◆ Exercise:
Your answer must restate the listing below word for word and contain no images.

◆ The input:
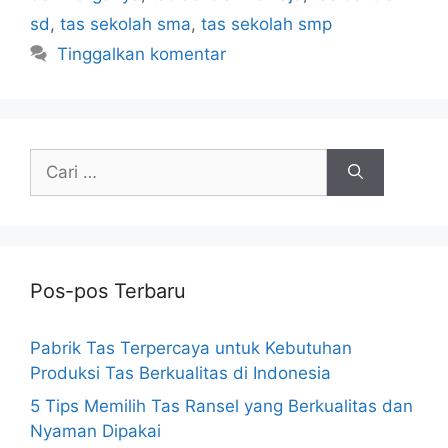
sd
,
tas sekolah sma
,
tas sekolah smp
Tinggalkan komentar
Cari
untuk:
Pos-pos Terbaru
Pabrik Tas Terpercaya untuk Kebutuhan
Produksi Tas Berkualitas di Indonesia
5 Tips Memilih Tas Ransel yang Berkualitas dan
Nyaman Dipakai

◆ Task solution:
sd
,
tas sekolah sma
,
tas sekolah smp
Tinggalkan komentar
Cari
untuk:
Pos-pos Terbaru
Pabrik Tas Terpercaya untuk Kebutuhan
Produksi Tas Berkualitas di Indonesia
5 Tips Memilih Tas Ransel yang Berkualitas dan
Nyaman Dipakai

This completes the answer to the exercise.